Vários artigos publicados nesta Folha têm defendido a introdução de um modelo de previdência com fundos de pensão privados, capitalizados, e contas-aposentadoria individualizadas. Essas propostas reproduzem o molde da reforma previdenciária chilena, efetuada em 1981 sob o governo Pinochet. O atual sistema público de previdência seria substituído ou fortemente diminuído em seu escopo.
Evidentemente, o assunto é da máxima importância e delicadeza por tocar os interesses de todos os membros da sociedade, seja como contribuintes ao fisco e à Previdência Social, seja como beneficiários atuais ou potenciais. Para captar a dimensão da questão, uma eventual privatização da Previdência Social brasileira envolveria somas de centenas de pontos percentuais do PIB -talvez o maior negócio da América Latina pós-1492.
É preocupante, nesse sentido, que se queira impor um consenso, como faz, em um dos artigos, este trecho: "Dez entre dez economistas concordam que é importante montar um sistema decente de previdência privada. Não só como alternativa ao sistema atual, mas como alavanca para a poupança interna (...)".
Os referidos economistas sugerem instrumentalizar o sistema de previdência para incrementar a taxa de poupança agregada, gerando mais investimentos e crescimento e menos dependência de poupança externa.
Não verificaremos se o "modelo chileno" é um remédio para o problema da dependência de poupança externa -fica a critério do leitor supor de onde viriam dólares para cobrir o desequilíbrio das contas externas. Vejamos, porém, se há a probabilidade de a promessa de maior poupança e investimento agregado ser cumprida.

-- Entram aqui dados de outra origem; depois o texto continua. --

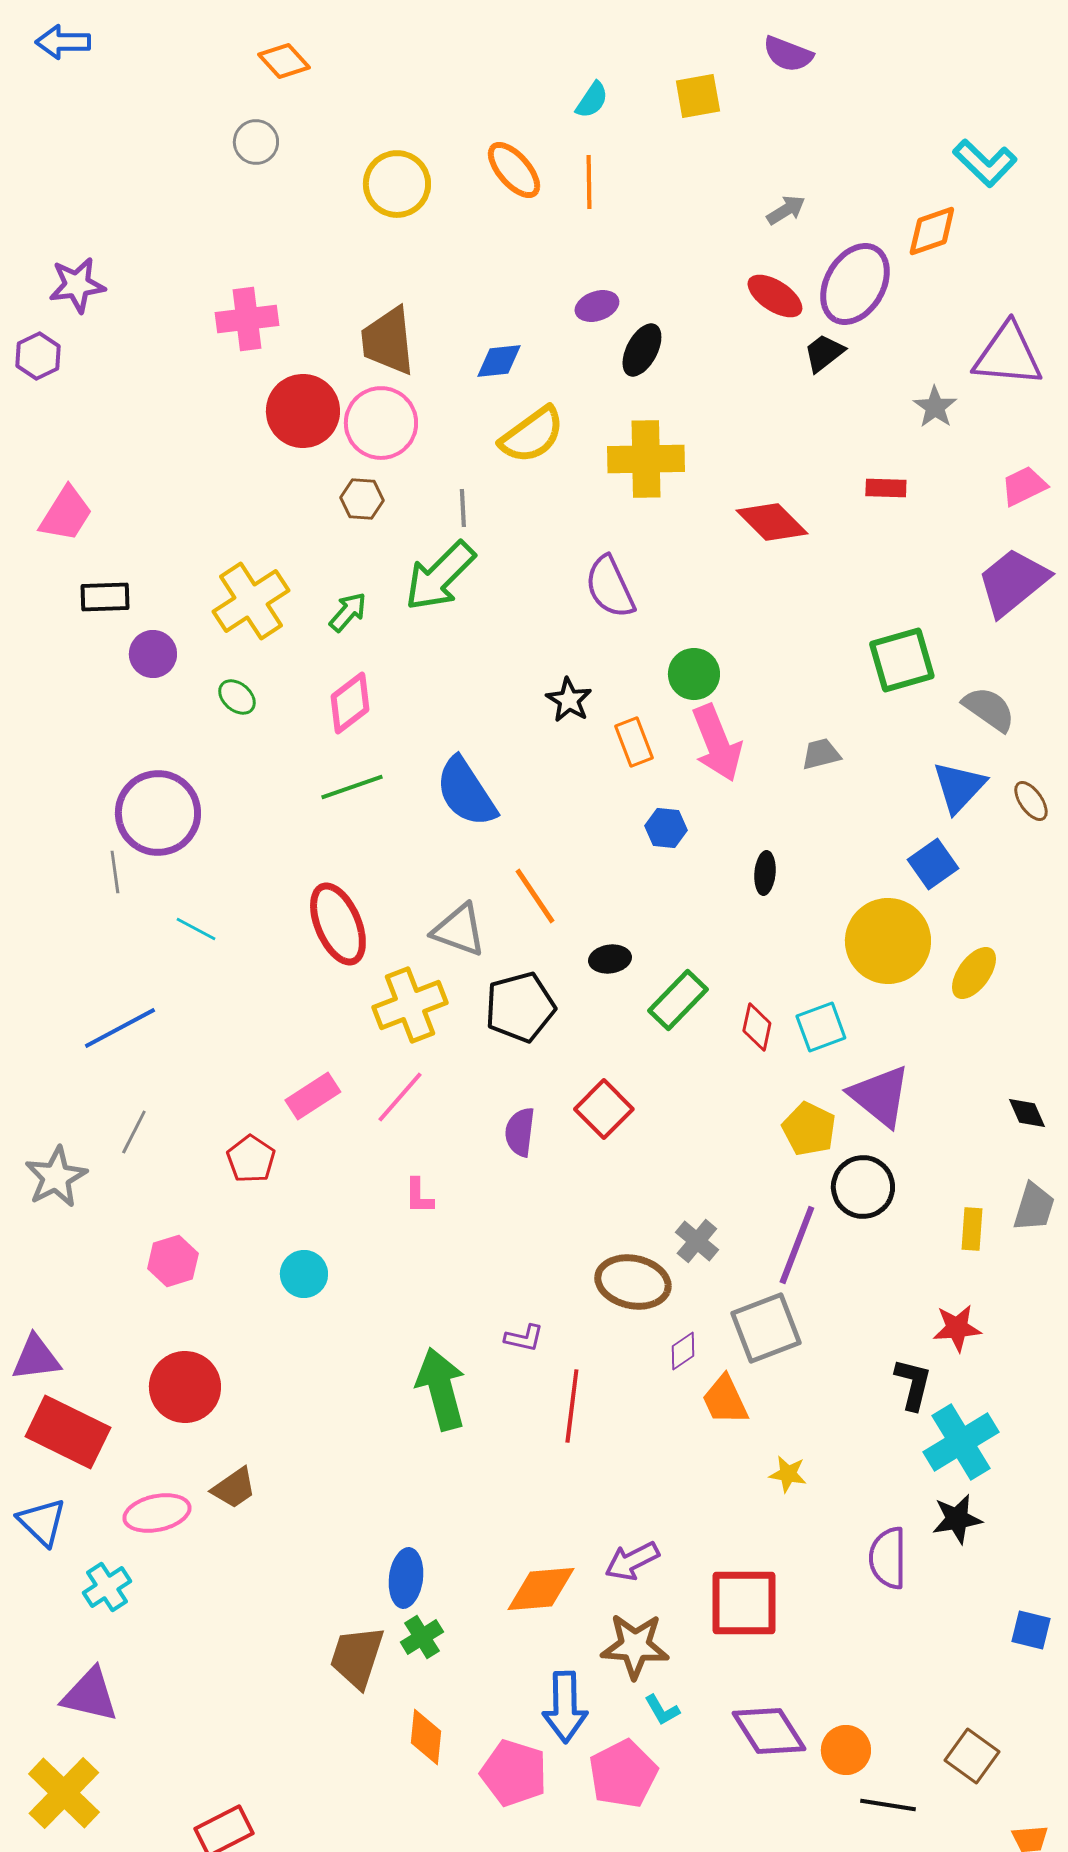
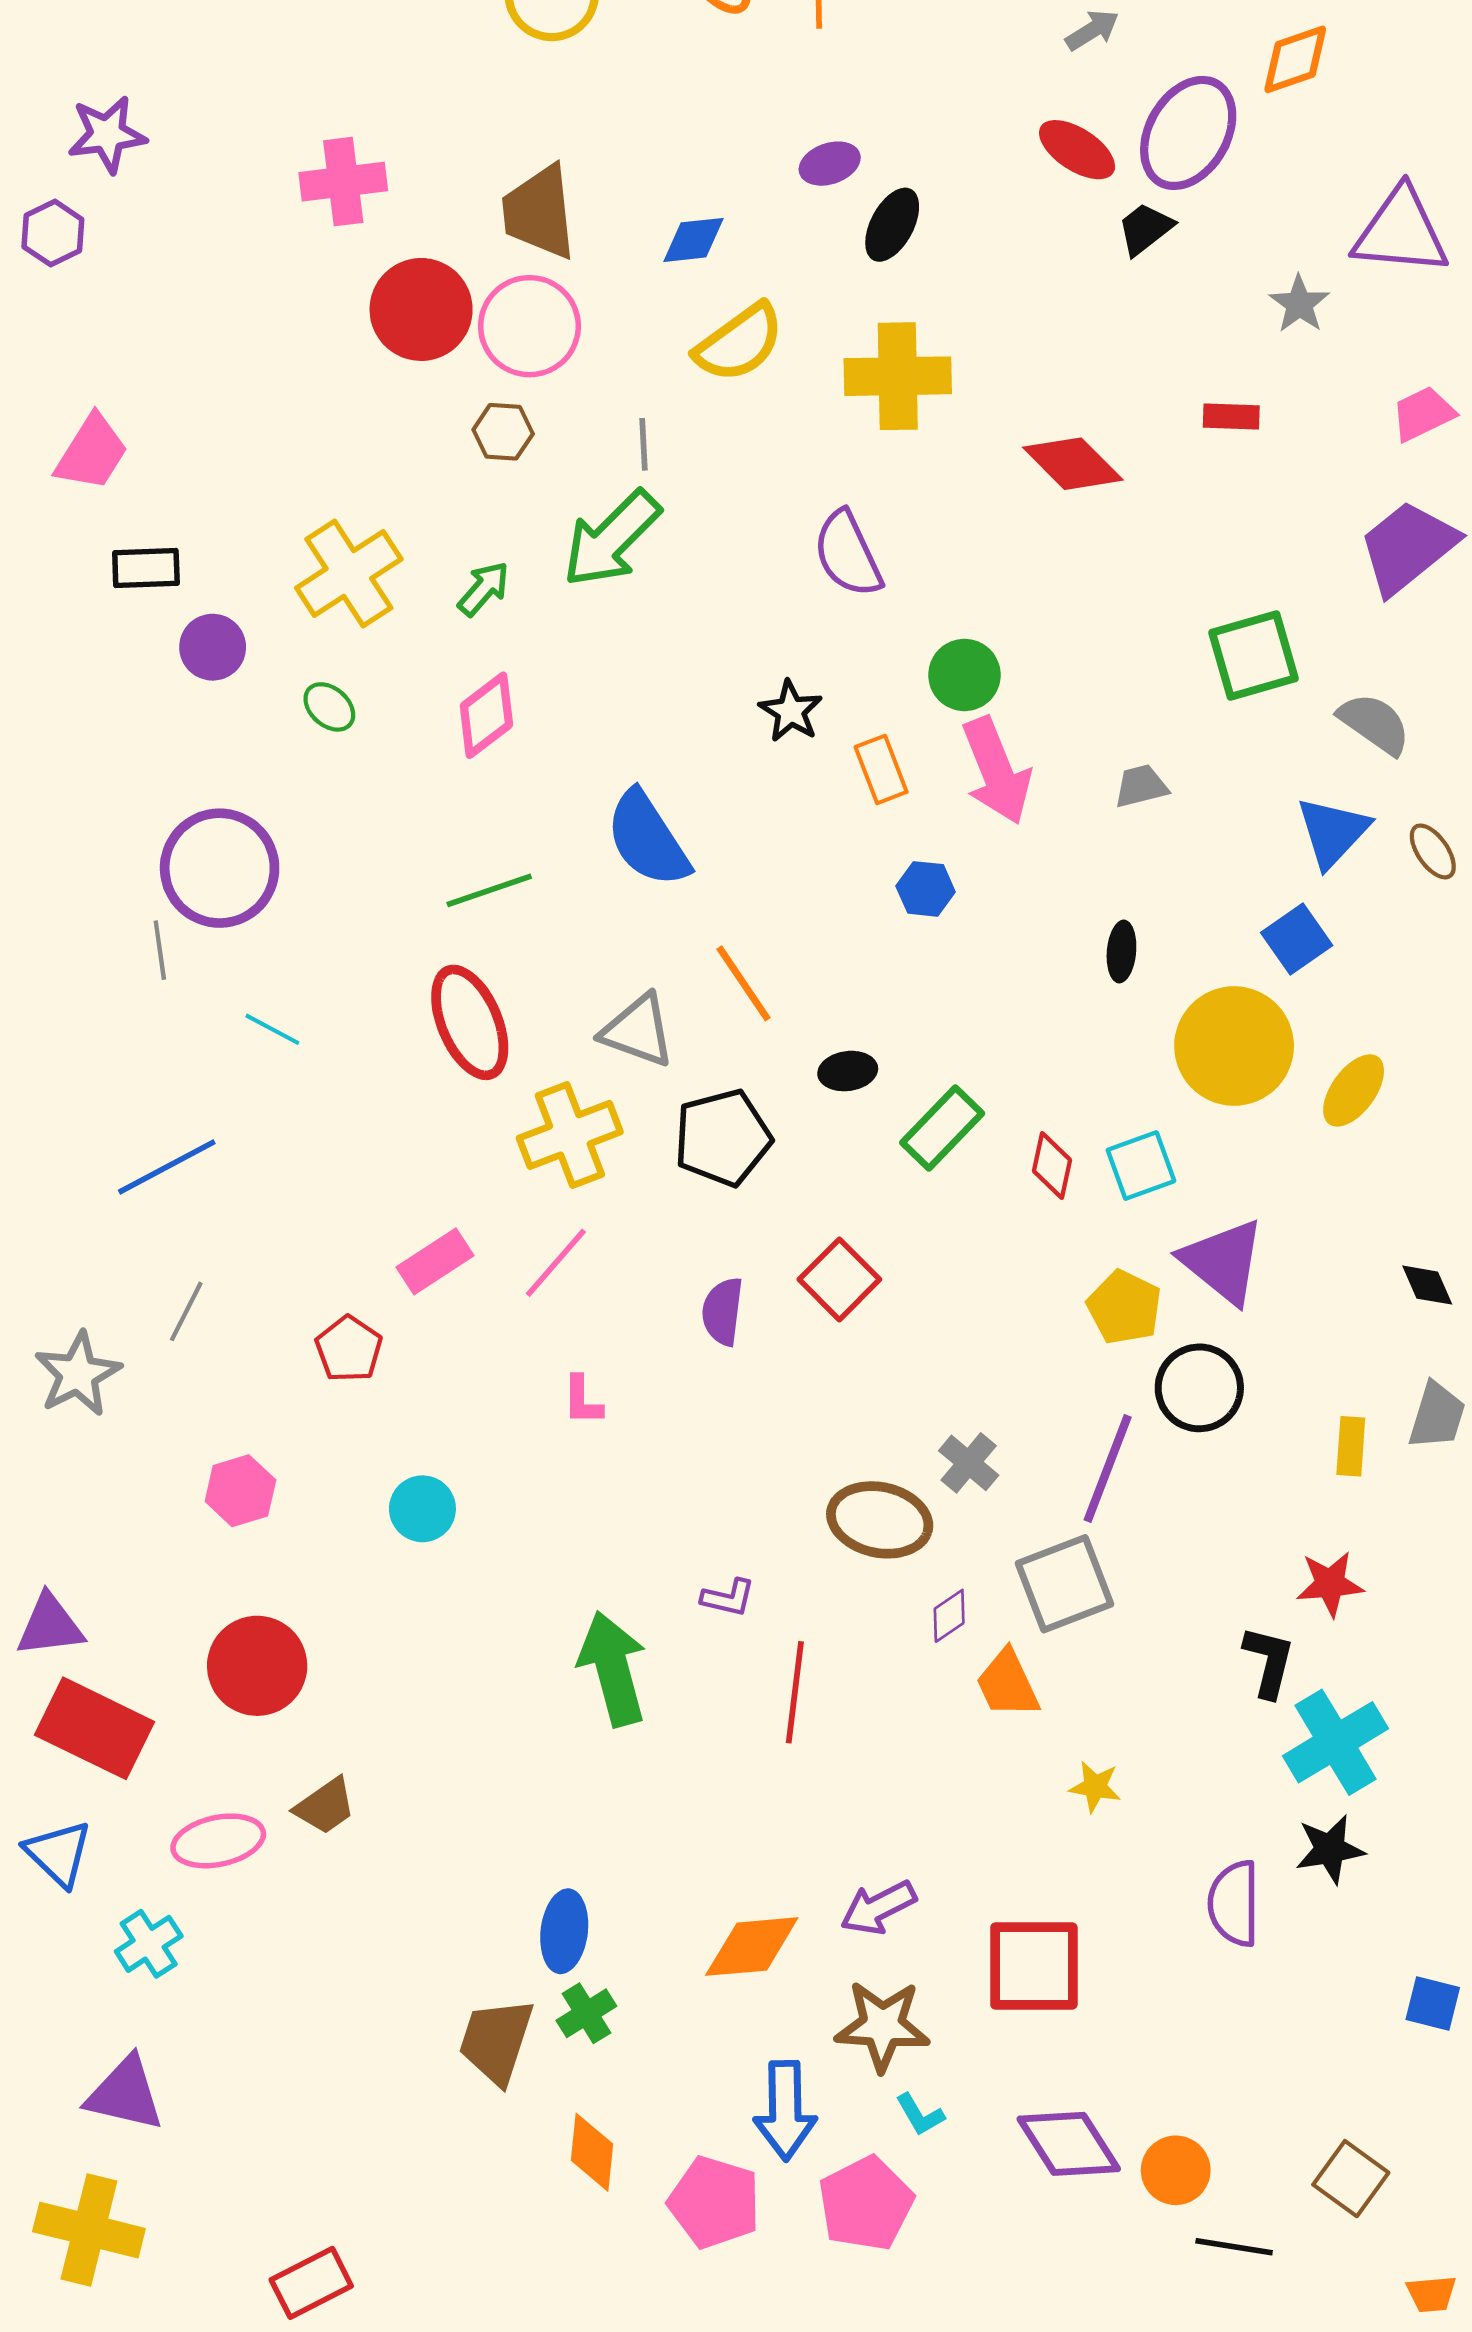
green line: (352, 787) -> (489, 890), moved
black ellipse: (765, 873) -> (1121, 952), moved
yellow cross: (64, 1793) -> (89, 2230), turned -30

Qualquer previdência contributiva é uma "máquina do tempo", "transferindo" poder de compra da nossa fase economicamente ativa para a passiva. Na verdade, ao não consumir uma parte da renda atual, eu "adquiro" o direito a uma parte da renda gerada pela próxima geração, quando eu estiver aposentado.

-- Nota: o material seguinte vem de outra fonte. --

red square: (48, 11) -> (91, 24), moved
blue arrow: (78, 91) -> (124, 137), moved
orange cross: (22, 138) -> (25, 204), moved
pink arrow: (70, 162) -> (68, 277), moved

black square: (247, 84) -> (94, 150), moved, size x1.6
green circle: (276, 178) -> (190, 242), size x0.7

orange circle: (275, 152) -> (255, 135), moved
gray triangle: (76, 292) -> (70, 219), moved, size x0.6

Isso vale não só para a previdência obrigatória -pública ou privada-, mas também para depósitos voluntários na poupança, investimento em filhos e outros. Resultam contratos de direito privado (fundo de pensão), público (Previdência Social) ou mesmo contratos morais (espero apoio dos filhos no futuro). Sempre dependo da geração seguinte e de sua vontade de honrar os diversos "contratos de aposentadoria".
A decisão (ou obrigação) de fazer poupança pessoal não significa que esta automaticamente seja investida na produção, gerando crescimento e -talvez- emprego. O automatismo prometido na proposta de capitalização baseia-se na "Lei de Say" ("a oferta cria sua própria procura"), que não é unanimidade entre economistas.

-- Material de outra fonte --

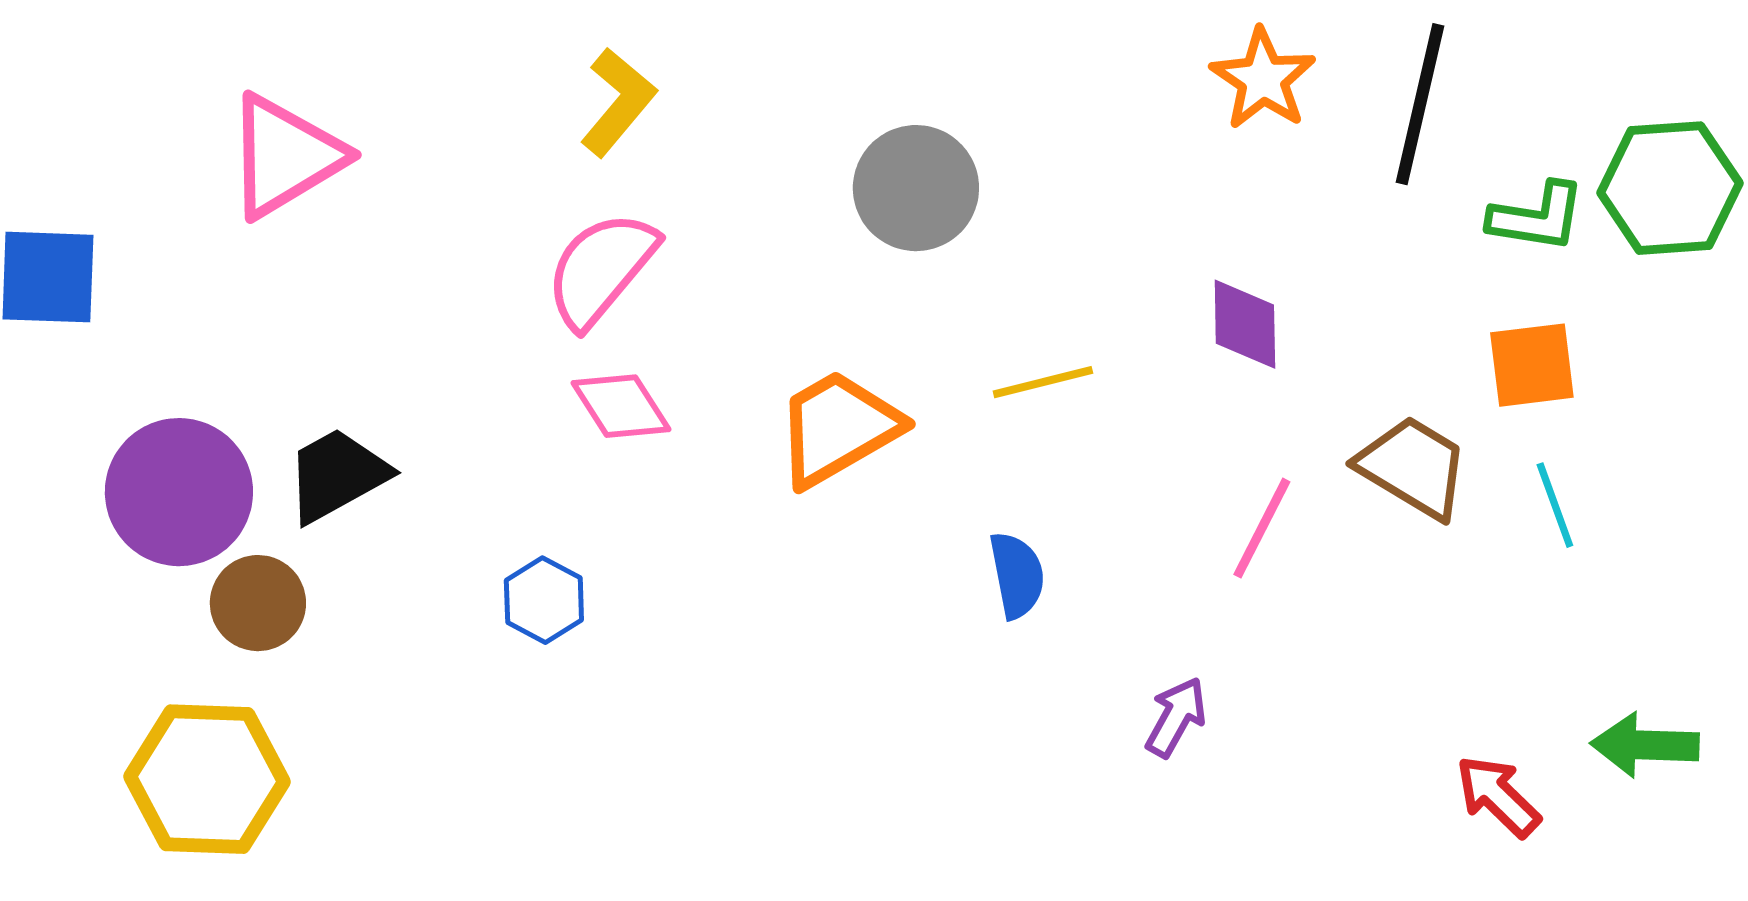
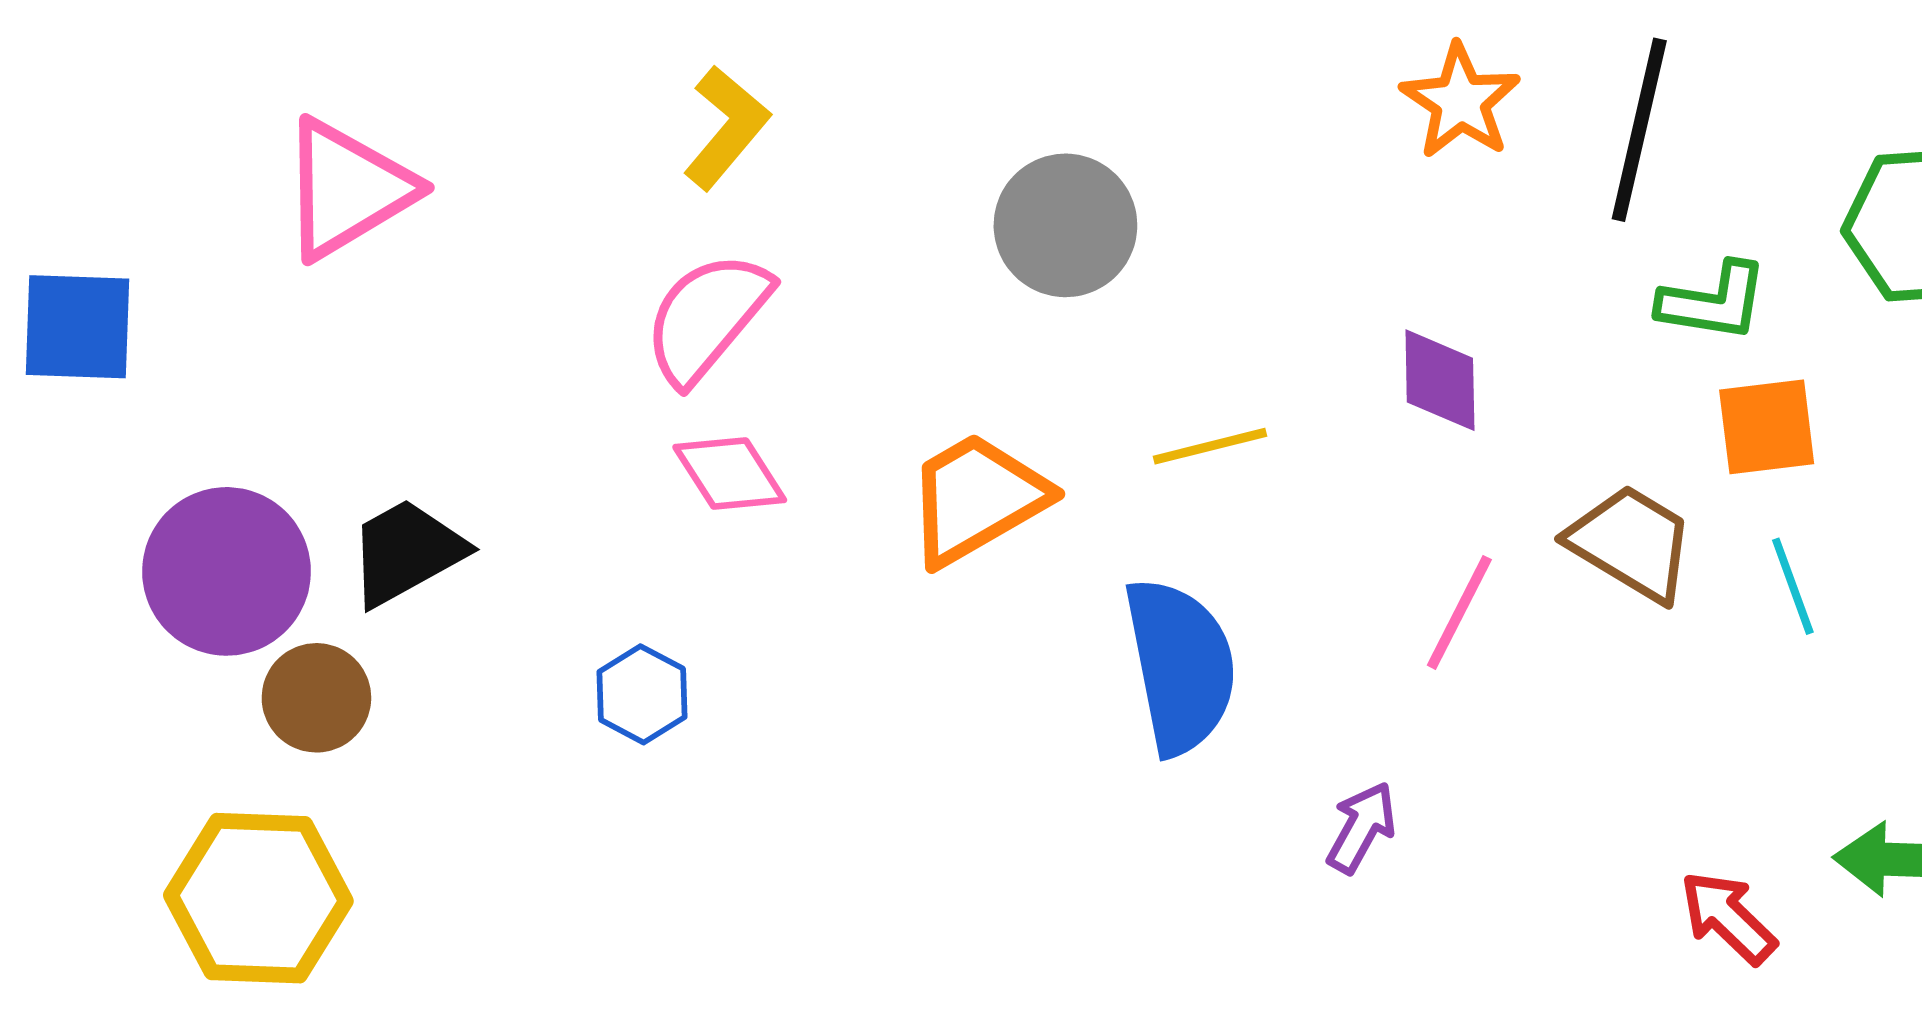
green L-shape: (1537, 217) -> (1713, 302), moved
blue semicircle: (1017, 575) -> (1180, 666), size x1.8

Embora, após longo percurso, parte da poupança acumulada possa vir a tornar-se investimento produtivo, inicialmente ela constituirá "poupança financeira" -comprando títulos securitizados no mercado financeiro, num jogo de troca de ativos.
Em fundos de pensão, o estoque de poupança financeira (e não taxa de poupança agregada) aumenta, enquanto houver mais receitas (contribuições e rendimento de inversão) do que despesas (gastos com benefícios e de administração).
Resulta que é "simples" gerenciar um sistema de fundos de pensão jovem e festejar a acumulação enquanto a taxa contribuintes-aposentados é favorável. A Previdência brasileira também foi "fácil" de administrar no passado, quando o excedente de arrecadação permitiu extravagâncias.
Quando vem a "maturidade" -a hora de pagar um significativo volume de aposentadorias-, passa a ser grande a tentação de fundar um sistema novo, no qual a "taxa de retorno por contribuição paga" para contribuintes jovens será maior. A dívida para com os contribuintes e aposentados do sistema antigo é repassada ao Tesouro -uma enorme privatização de lucros e socialização de prejuízos. Essas são as "inovações" de Chile, Argentina, Peru e outros.
Poupança "excedente" só surgirá se a troca de ativos fundos de pensão-Estado para o financiamento da transição for moderada. Isso depende da eventual desvalorização da dívida anterior e de como se desenha o seu fluxo de resgate.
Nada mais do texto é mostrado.